On January 21, U.S. Census Director Steven Dillingham “rode into town on a snowmobile and knocked on a door himself to officially begin the count.” He was continuing a tradition of starting the census in rural Alaska that began shortly after the U.S. purchased the territory once called “Seward’s Folly” from Russia in 1867. (NBC/AP)
Stories, images and historical facts like these are one way to get our students more aware and interested in the Official 2020 Census of the United States — a huge undertaking required by the U.S. Constitution to take place once each decade, and one in which participation is required by law. (Here’s an NYTLN lesson idea with a Toksook Bay hook.)

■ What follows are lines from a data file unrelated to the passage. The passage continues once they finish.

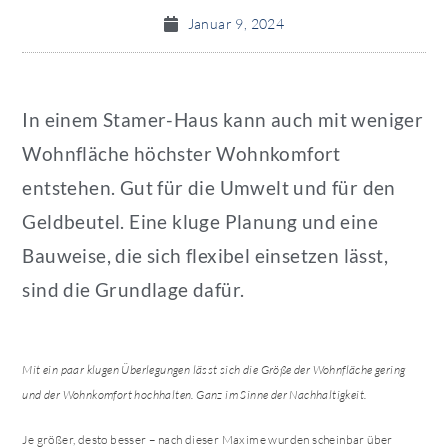
Januar 9, 2024
In einem Stamer-Haus kann auch mit weniger
Wohnfläche höchster Wohnkomfort
entstehen. Gut für die Umwelt und für den
Geldbeutel. Eine kluge Planung und eine
Bauweise, die sich flexibel einsetzen lässt,
sind die Grundlage dafür.
Mit ein paar klugen Überlegungen lässt sich die Größe der Wohnfläche gering
und der Wohnkomfort hochhalten. Ganz im Sinne der Nachhaltigkeit.
Je größer, desto besser – nach dieser Maxime wurden scheinbar über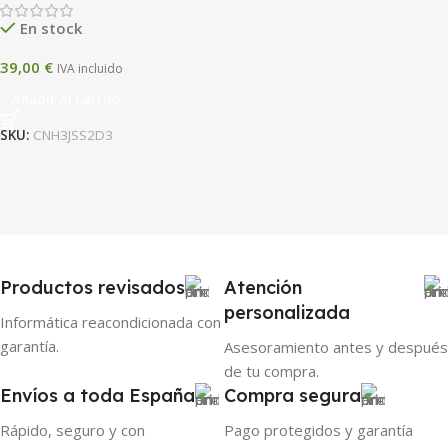
En stock
39,00
€
IVA incluido
Añadir Al Carrito
SKU:
CNH3JSS2D3
Productos revisados
Atención
personalizada
Informática reacondicionada con
garantía.
Asesoramiento antes y después
de tu compra.
Envíos a toda España
Compra segura
Rápido, seguro y con
Pago protegidos y garantía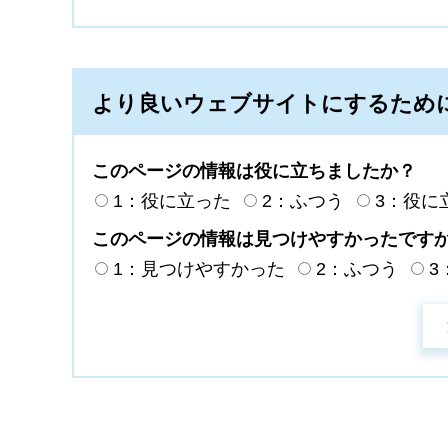
より良いウェブサイトにするため
このページの情報は役に立ちましたか？
1：役に立った
2：ふつう
3：役に
このページの情報は見つけやすかったです
1：見つけやすかった
2：ふつう
3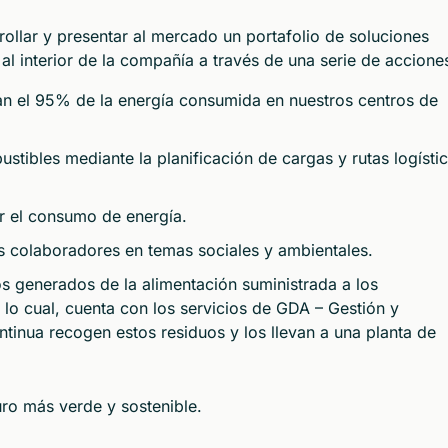
rollar y presentar al mercado un portafolio de soluciones
 al interior de la compañía a través de una serie de accione
ran el 95% de la energía consumida en nuestros centros de
ustibles mediante la planificación de cargas y rutas logísti
r el consumo de energía.
os colaboradores en temas sociales y ambientales.
os generados de la alimentación suministrada a los
lo cual, cuenta con los servicios de GDA – Gestión y
tinua recogen estos residuos y los llevan a una planta de
ro más verde y sostenible.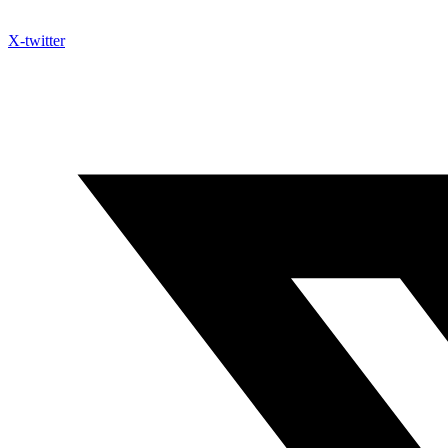
X-twitter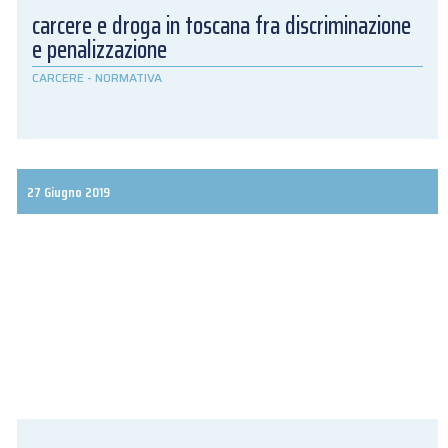
carcere e droga in toscana fra discriminazione
e penalizzazione
CARCERE
-
NORMATIVA
27 Giugno 2019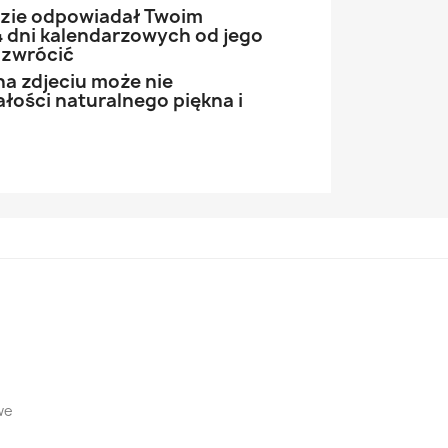
ędzie odpowiadał Twoim
 dni kalendarzowych od jego
 zwrócić
na zdjeciu może nie
łości naturalnego piękna i
we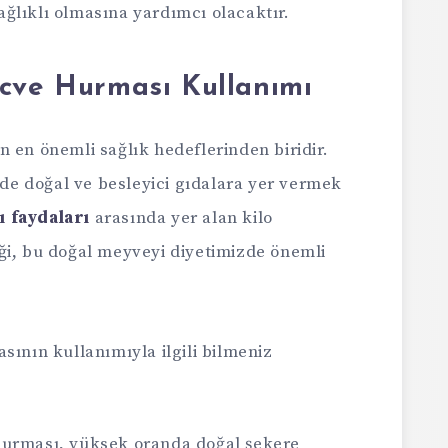
ğlıklı olmasına yardımcı olacaktır.
Acve Hurması Kullanımı
 en önemli sağlık hedeflerinden biridir.
e doğal ve besleyici gıdalara yer vermek
 faydaları
arasında yer alan kilo
ği, bu doğal meyveyi diyetimizde önemli
sının kullanımıyla ilgili bilmeniz
urması, yüksek oranda doğal şekere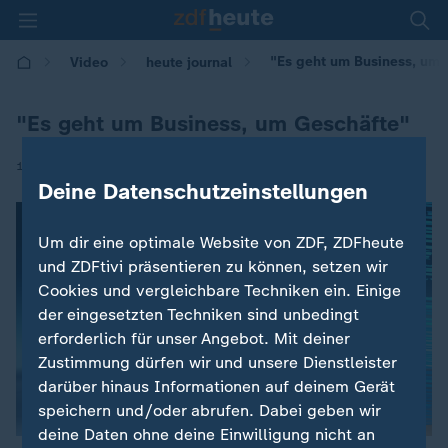
"Es geht um Business, um 
Video
heute journal
"Es geht um Business, um Geschäfte"
|
10.11.2025 | 21:45
Deine Datenschutzeinstellungen
Um dir eine optimale Website von ZDF, ZDFheute
und ZDFtivi präsentieren zu können, setzen wir
Cookies und vergleichbare Techniken ein. Einige
der eingesetzten Techniken sind unbedingt
erforderlich für unser Angebot. Mit deiner
Zustimmung dürfen wir und unsere Dienstleister
darüber hinaus Informationen auf deinem Gerät
speichern und/oder abrufen. Dabei geben wir
deine Daten ohne deine Einwilligung nicht an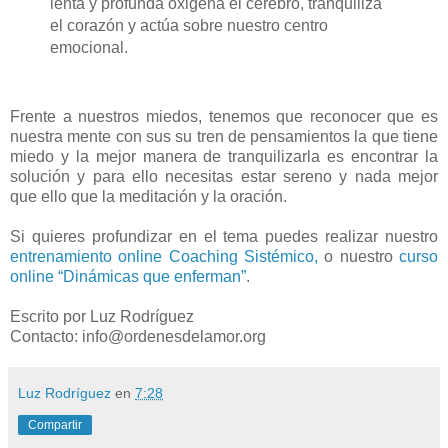
lenta y profunda oxigena el cerebro, tranquiliza
el corazón y actúa sobre nuestro centro
emocional.
Frente a nuestros miedos, tenemos que reconocer que es
nuestra mente con sus su tren de pensamientos la que tiene
miedo y la mejor manera de tranquilizarla es encontrar la
solución y para ello necesitas estar sereno y nada mejor
que ello que la meditación y la oración.
Si quieres profundizar en el tema puedes realizar nuestro
entrenamiento online Coaching Sistémico,
o nuestro
curso
online “Dinámicas que enferman”
.
Escrito por Luz Rodríguez
Contacto: info@ordenesdelamor.org
Luz Rodríguez
en
7:28
Compartir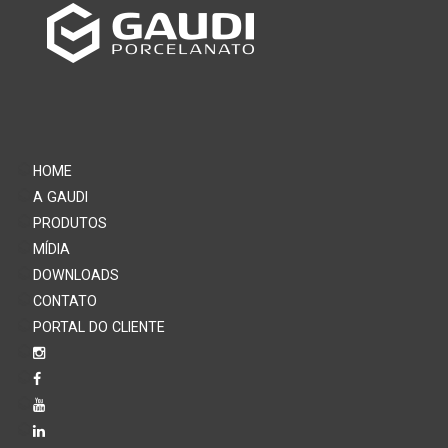
HOME
A GAUDI
PRODUTOS
MÍDIA
DOWNLOADS
CONTATO
PORTAL DO CLIENTE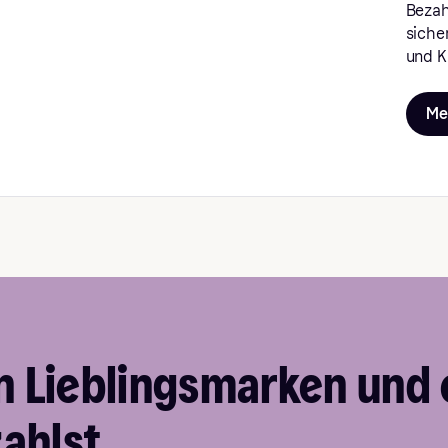
Bezahl
siche
und K
Me
n Lieblingsmarken und
zahlst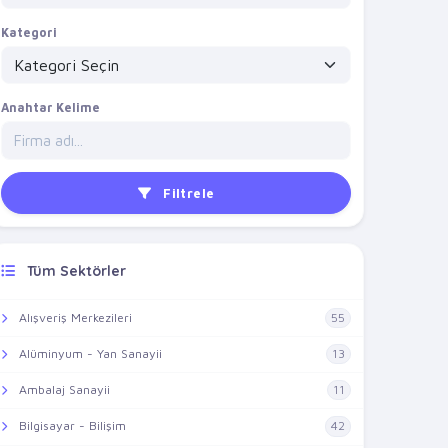
Kategori
Anahtar Kelime
Filtrele
Tüm Sektörler
Alışveriş Merkezileri
55
Alüminyum - Yan Sanayii
13
Ambalaj Sanayii
11
Bilgisayar - Bilişim
42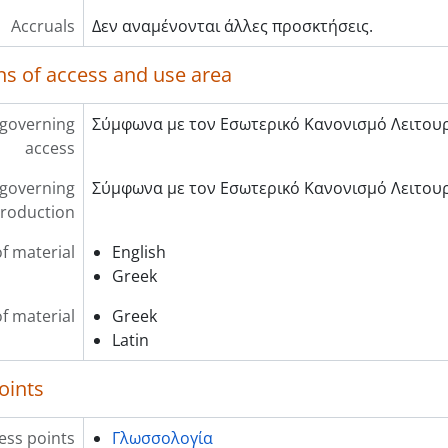
Accruals
Δεν αναμένονται άλλες προσκτήσεις.
ns of access and use area
 governing
Σύμφωνα με τον Εσωτερικό Κανονισμό Λειτουρ
access
 governing
Σύμφωνα με τον Εσωτερικό Κανονισμό Λειτουρ
roduction
f material
English
Greek
of material
Greek
Latin
oints
ess points
Γλωσσολογία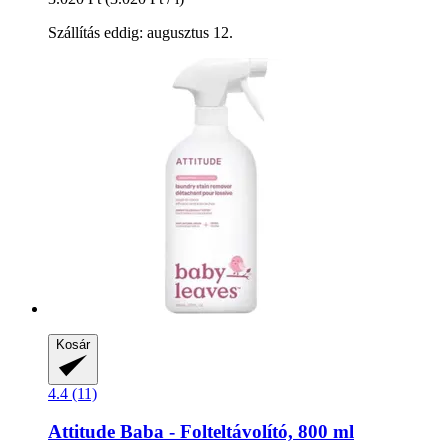
Szállítás eddig: augusztus 12.
Kosár
4.4 (11)
Attitude
Baba -​ Folteltávolító, 800 ml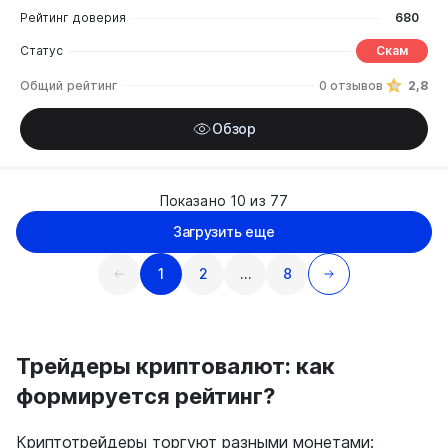
Рейтинг доверия
680
Статус
Скам
Общий рейтинг
0 отзывов
2,8
Обзор
Показано 10 из 77
Загрузить еще
1
2
…
8
Трейдеры криптовалют: как
формируется рейтинг?
Криптотрейдеры торгуют разными монетами: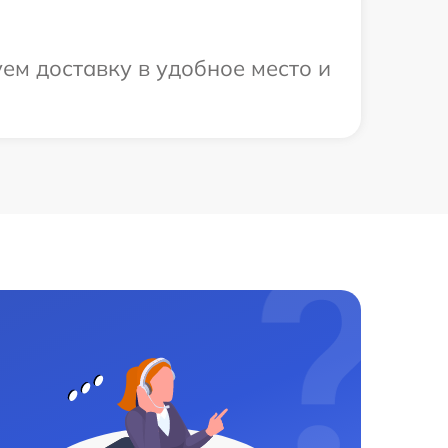
ем доставку в удобное место и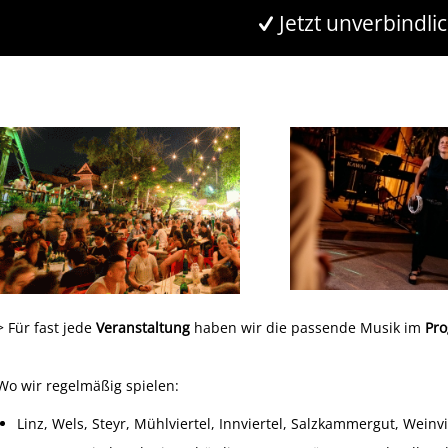
Jetzt unverbindli
> Für fast jede
Veranstaltung
haben wir die passende Musik im
Pr
Wo wir regelmäßig spielen:
Linz, Wels, Steyr, Mühlviertel, Innviertel, Salzkammergut, Weinv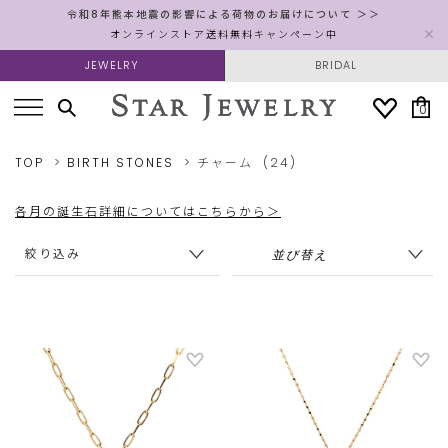
令和8年熊本地震の影響による荷物のお届けについて ＞＞
オンラインストア送料無料キャンペーン中
JEWELRY
BRIDAL
0
TOP
BIRTH STONES
チャーム
(24)
各月の誕生石詳細についてはこちらから＞
絞り込み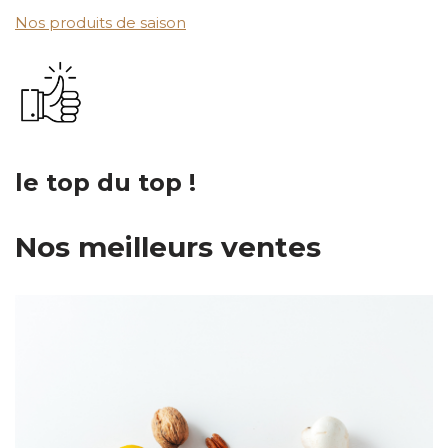
Nos produits de saison
le top du top !
Nos meilleurs ventes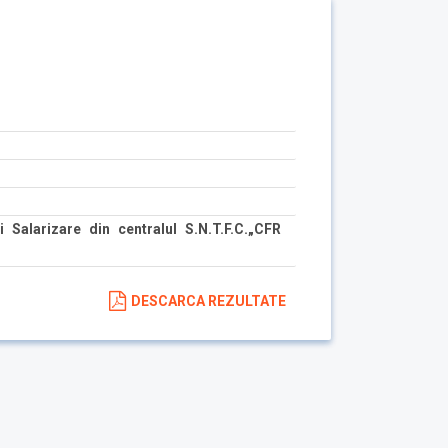
 Salarizare din centralul S.N.T.F.C.„CFR
DESCARCA REZULTATE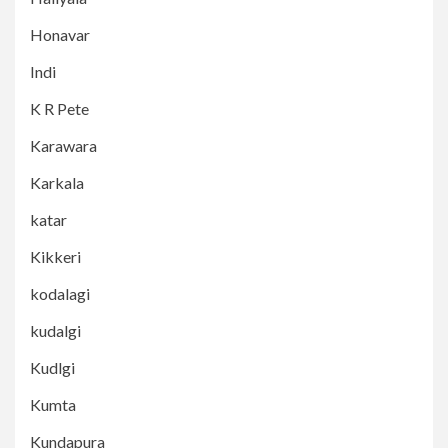
Honavar
Indi
K R Pete
Karawara
Karkala
katar
Kikkeri
kodalagi
kudalgi
Kudlgi
Kumta
Kundapura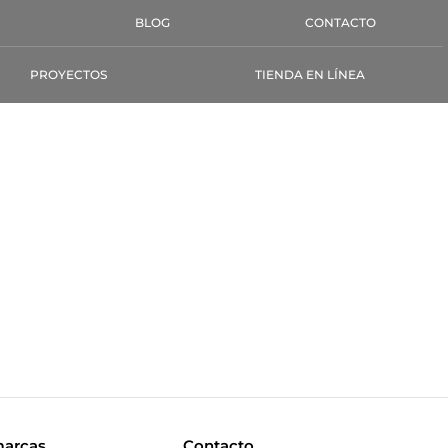
BLOG
CONTACTO
PROYECTOS
TIENDA EN LÍNEA
marcas
Contacto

The massive amounts of data gathered each Census year (under strict privacy guarantees) is sorted, processed, aggregated and distributed throughout the American government where it is used to shape federal policies and determine how each of the 50 states – including Alabama – will share in our nation’s economic and political resources.
The census, which happens every 10 years, determines how many representatives each state gets in Congress, and how billions of dollars in federal funding gets spent. Schools, roads, and other important things in your community will gain – or lose – funding over the next 10 years depending on this official population tally. (CNN)
Alabama K-12 Students and the Census
The census is so fundamental to our American democracy that the Census Bureau is investing $500 million tax dollars in publicizing its importance. A major outreach to the nation’s school-aged children is one key element of that initiative. Alabama students need to get involved!
— AlabamaCounts (@AlabamaCounts) March 11, 2020
“The Education Subcommittee will create, facilitate and coordinate census awareness activities among the various educational levels from pre-kindergarten to post-graduate, including day care centers, Head Start programs and private/home schools.” — Governor Kay Ivey
HERE ARE SOME THINGS OUR SCHOOLS AND STUDENTS CAN DO:
✻ Visit the Alabama Counts: 2020 Census website to find details about how a successful census benefits our state. And follow @AlabamaCounts on Twitter and on Facebook to keep up with the latest news and resources.
✻ Download the Complete Census Toolkit to get flyers and other informational materials. Also available: Toolkits tailored to specific groups (ethnic, faith-based, business, government).
✻ Choose the Everyone + Education options at the top of this Alabama Counts webpage to display a variety of materials you can use in classrooms and for student activities, including pre-made PowerPoint presentations, door hangers, county-specific flyers, t-shirts, and much much more!
✻ When the time is right, consider getting students involved in community service activities focused on census participation.
✻ Search for the Social Videos at the Alabama Counts website to download short videos, including this one tailored for Alabama.
✻ Check out the Census Bureau’s Education site for lots more lessons, videos and ideas.
✻ Encourage adults to take the Census online. Visit, explore, and complete the online Census Questionnaire.